Pada kondisi disproporsi dan adanya obstruksi jalan lahir, persalinan melalui sectio caesarea dapat dipertimbangkan.[2,6]
Persalinan dengan Instrumen dan Sectio Caesarea
Persalinan dengan instrumen dapat dijadikan salah satu alternatif tata laksana pada kasus distosia. Pemilihan instrumen yang digunakan tergantung dari kondisi klinis dan kemampuan tenaga kesehatan. Saat melakukan persalinan dengan instrumen, penggunaan anestesi direkomendasikan.
Namun, jika pasien menolak anestesi lokal pada perineum untuk memblok nervus pudendal dapat dilakukan. Jika persalinan melalui instrumen ini tidak berhasil dilakukan, sectio caesarea dapat dipertimbangkan.[3]

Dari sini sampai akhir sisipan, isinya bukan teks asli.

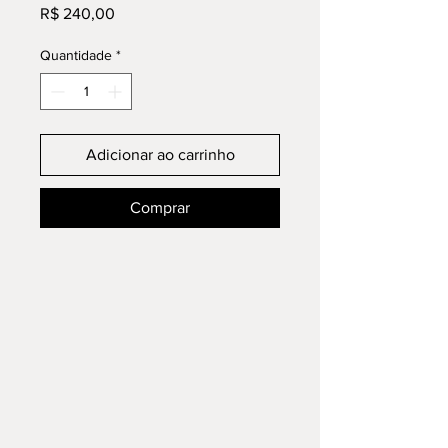
Preço
R$ 240,00
Quantidade
*
Adicionar ao carrinho
Comprar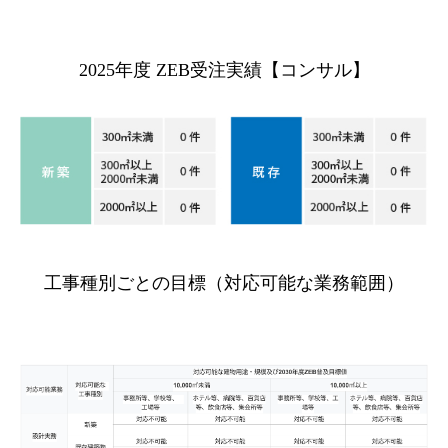
2025年度 ZEB受注実績【コンサル】
工事種別ごとの目標（対応可能な業務範囲）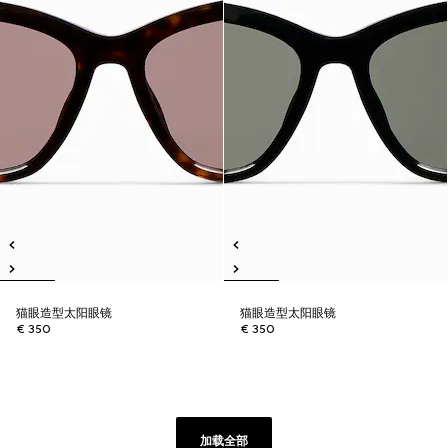
猫眼造型太阳眼镜
猫眼造型太阳眼镜
€ 350
€ 350
加载全部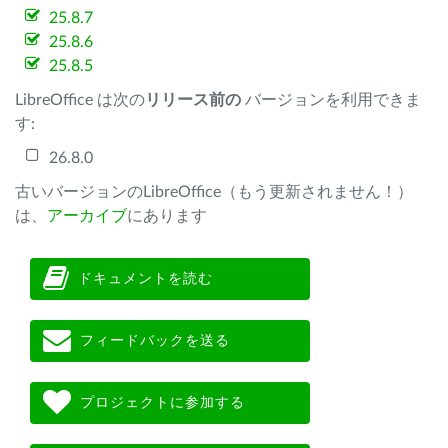
25.8.7
25.8.6
25.8.5
LibreOffice は次の
リリース前の
バージョンを利用できま
す:
26.8.0
古いバージョンのLibreOffice（もう更新されません！）
は、
アーカイブ
にあります
ドキュメントを読む
フィードバックを送る
プロジェクトに参加する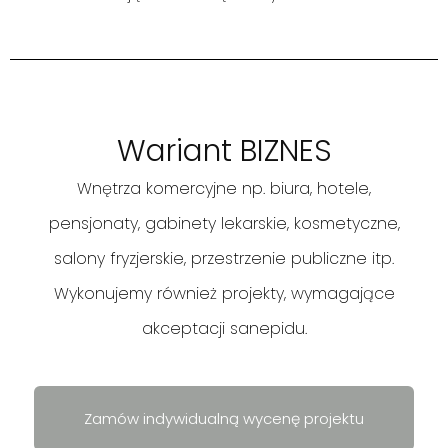
Wariant BIZNES
od 150 zł/m2
Wnętrza komercyjne np. biura, hotele,
pensjonaty, gabinety lekarskie, kosmetyczne,
Cena uzależniona jest od charakteru
salony fryzjerskie, przestrzenie publiczne itp.
projektowanej przestrzeni oraz jego
Wykonujemy również projekty, wymagające
całkowitej powierzchni.
akceptacji sanepidu.
Zamów indywidualną wycenę projektu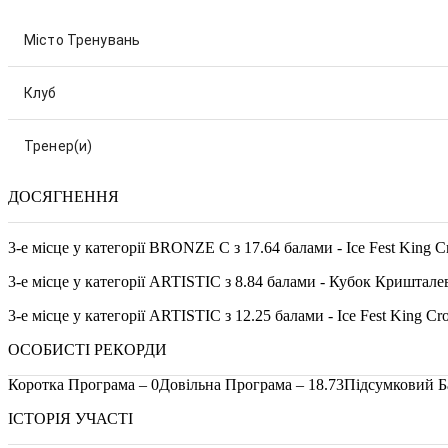
Місто Тренувань
Клуб
Тренер(и)
ДОСЯГНЕННЯ
3-е місце у категорії BRONZE C з 17.64 балами - Ice Fest King Cr
3-е місце у категорії ARTISTIC з 8.84 балами - Кубок Криштале
3-е місце у категорії ARTISTIC з 12.25 балами - Ice Fest King Cro
ОСОБИСТІ РЕКОРДИ
Коротка Програма – 0
Довільна Програма – 18.73
Підсумковий Ба
ІСТОРІЯ УЧАСТІ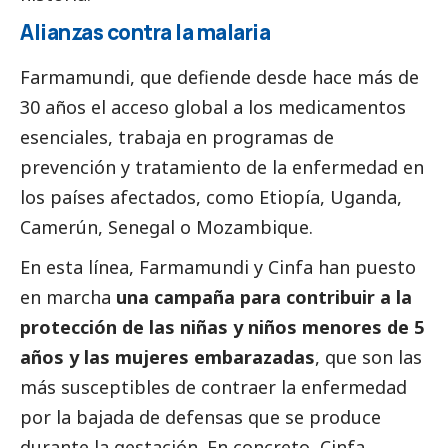
Alianzas contra la malaria
Farmamundi, que defiende desde hace más de
30 años el acceso global a los medicamentos
esenciales, trabaja
en programas de
prevención y tratamiento
de la enfermedad en
los países afectados, como Etiopía, Uganda,
Camerún, Senegal o Mozambique.
En esta línea, Farmamundi y Cinfa han puesto
en marcha
una campaña para contribuir a la
protección de las niñas y niños menores de 5
años y las mujeres embarazadas
, que son las
más susceptibles de contraer la enfermedad
por la bajada de defensas que se produce
durante la gestación. En concreto, Cinfa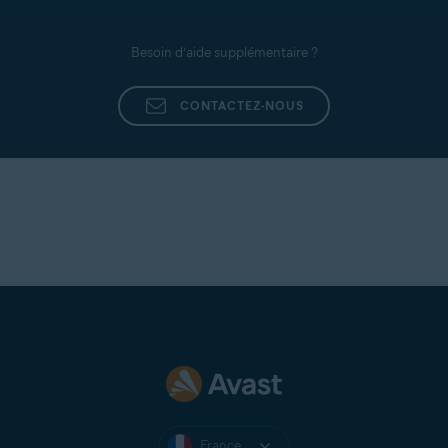
Besoin d’aide supplémentaire ?
CONTACTEZ-NOUS
France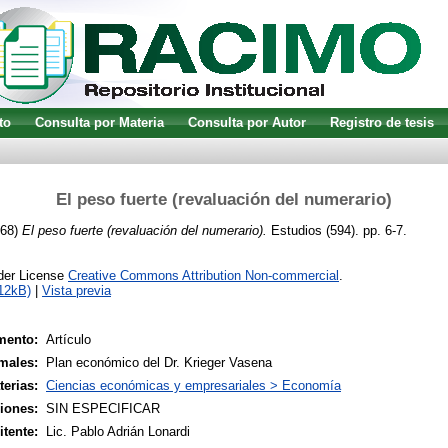
to
Consulta por Materia
Consulta por Autor
Registro de tesis
El peso fuerte (revaluación del numerario)
68)
El peso fuerte (revaluación del numerario).
Estudios (594). pp. 6-7.
nder License
Creative Commons Attribution Non-commercial
.
12kB)
|
Vista previa
mento:
Artículo
males:
Plan económico del Dr. Krieger Vasena
terias:
Ciencias económicas y empresariales > Economía
siones:
SIN ESPECIFICAR
tente:
Lic. Pablo Adrián Lonardi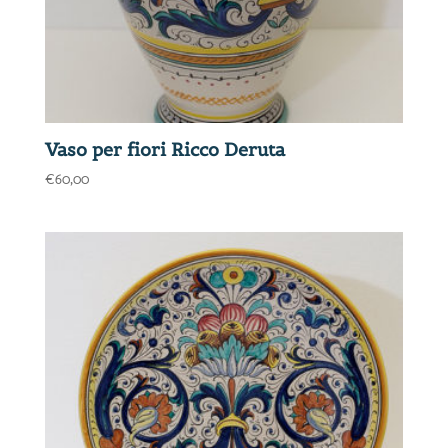
Vaso per fiori Ricco Deruta
€
60,00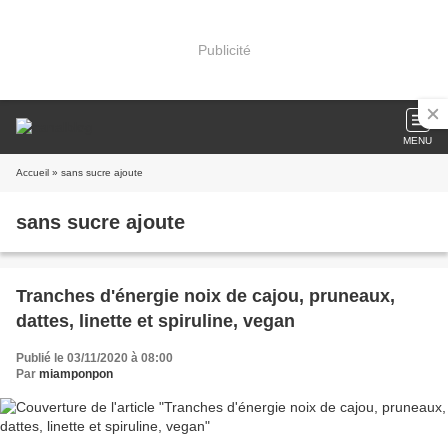
Publicité
MENU
Accueil
» sans sucre ajoute
sans sucre ajoute
Tranches d'énergie noix de cajou, pruneaux,
dattes, linette et spiruline, vegan
Publié le 03/11/2020 à 08:00
Par
miamponpon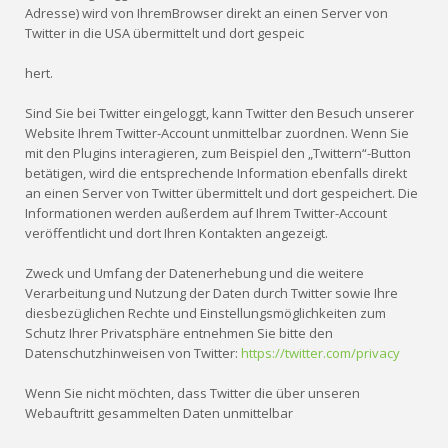
Adresse) wird von IhremBrowser direkt an einen Server von
Twitter in die USA übermittelt und dort gespeic
hert.
Sind Sie bei Twitter eingeloggt, kann Twitter den Besuch unserer
Website Ihrem Twitter-Account unmittelbar zuordnen. Wenn Sie
mit den Plugins interagieren, zum Beispiel den „Twittern“-Button
betätigen, wird die entsprechende Information ebenfalls direkt
an einen Server von Twitter übermittelt und dort gespeichert. Die
Informationen werden außerdem auf Ihrem Twitter-Account
veröffentlicht und dort Ihren Kontakten angezeigt.
Zweck und Umfang der Datenerhebung und die weitere
Verarbeitung und Nutzung der Daten durch Twitter sowie Ihre
diesbezüglichen Rechte und Einstellungsmöglichkeiten zum
Schutz Ihrer Privatsphäre entnehmen Sie bitte den
Datenschutzhinweisen von Twitter:
https://twitter.com/privacy
Wenn Sie nicht möchten, dass Twitter die über unseren
Webauftritt gesammelten Daten unmittelbar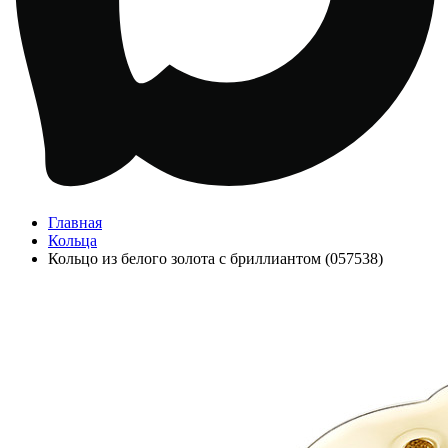
Главная
Кольца
Кольцо из белого золота с бриллиантом (057538)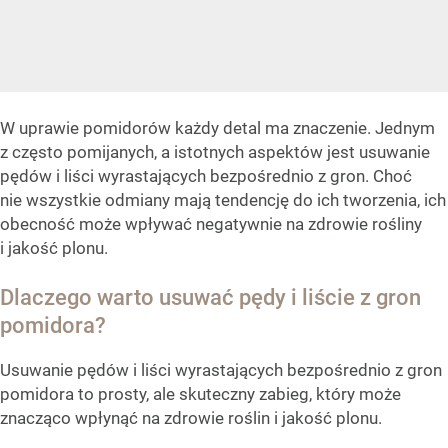
W uprawie pomidorów każdy detal ma znaczenie. Jednym
z często pomijanych, a istotnych aspektów jest usuwanie
pędów i liści wyrastających bezpośrednio z gron. Choć
nie wszystkie odmiany mają tendencję do ich tworzenia, ich
obecność może wpływać negatywnie na zdrowie rośliny
i jakość plonu.
Dlaczego warto usuwać pędy i liście z gron
pomidora?
Usuwanie pędów i liści wyrastających bezpośrednio z gron
pomidora to prosty, ale skuteczny zabieg, który może
znacząco wpłynąć na zdrowie roślin i jakość plonu.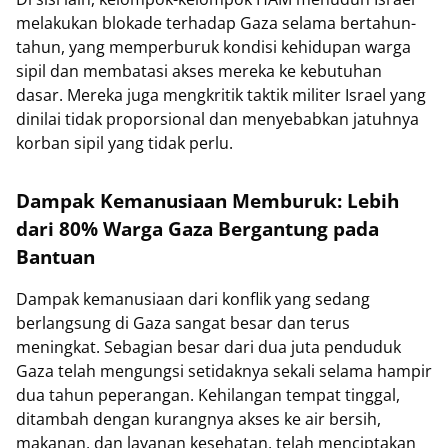
melakukan blokade terhadap Gaza selama bertahun-
tahun, yang memperburuk kondisi kehidupan warga
sipil dan membatasi akses mereka ke kebutuhan
dasar. Mereka juga mengkritik taktik militer Israel yang
dinilai tidak proporsional dan menyebabkan jatuhnya
korban sipil yang tidak perlu.
Dampak Kemanusiaan Memburuk: Lebih
dari 80% Warga Gaza Bergantung pada
Bantuan
Dampak kemanusiaan dari konflik yang sedang
berlangsung di Gaza sangat besar dan terus
meningkat. Sebagian besar dari dua juta penduduk
Gaza telah mengungsi setidaknya sekali selama hampir
dua tahun peperangan. Kehilangan tempat tinggal,
ditambah dengan kurangnya akses ke air bersih,
makanan, dan layanan kesehatan, telah menciptakan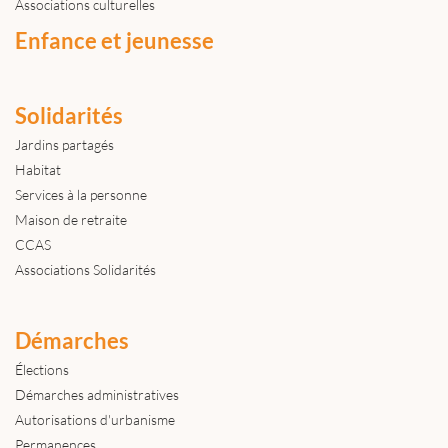
Associations culturelles
Enfance et jeunesse
Solidarités
Jardins partagés
Habitat
Services à la personne
Maison de retraite
CCAS
Associations Solidarités
Démarches
Élections
Démarches administratives
Autorisations d'urbanisme
Permanences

Sampai saat ini, tidak ada batasan durasi yang jelas untuk menentukan bahwa pasien perlu dilakukan persalinan operatif atau sectio caesarea. Keputusan untuk melakukan sectio caesarea pada kasus distosia diambil berdasarkan kondisi ibu dan janin. Pada kasus makrosomia, sectio caesarea biasanya digunakan pada janin dengan taksiran berat janin diatas 5.000 gram untuk ibu tanpa diabetes dan >4.500 gram untuk ibu dengan diabetes.[2]
Simfisiotomi
Simfisiotomi dapat dijadikan alternatif tata laksana distosia pada kondisi dengan sumber daya minimal dan sectio caesarea tidak memadai untuk dilakukan. Prosedur ini dilakukan dengan cara membagi ligamen simfisis dengan menggunakan anestesi lokal atau umum. Setelah dilakukan simfisiotomi, diameter simfisis dapat meningkat sebanyak 1 cm dan hal ini bersifat permanen.[18]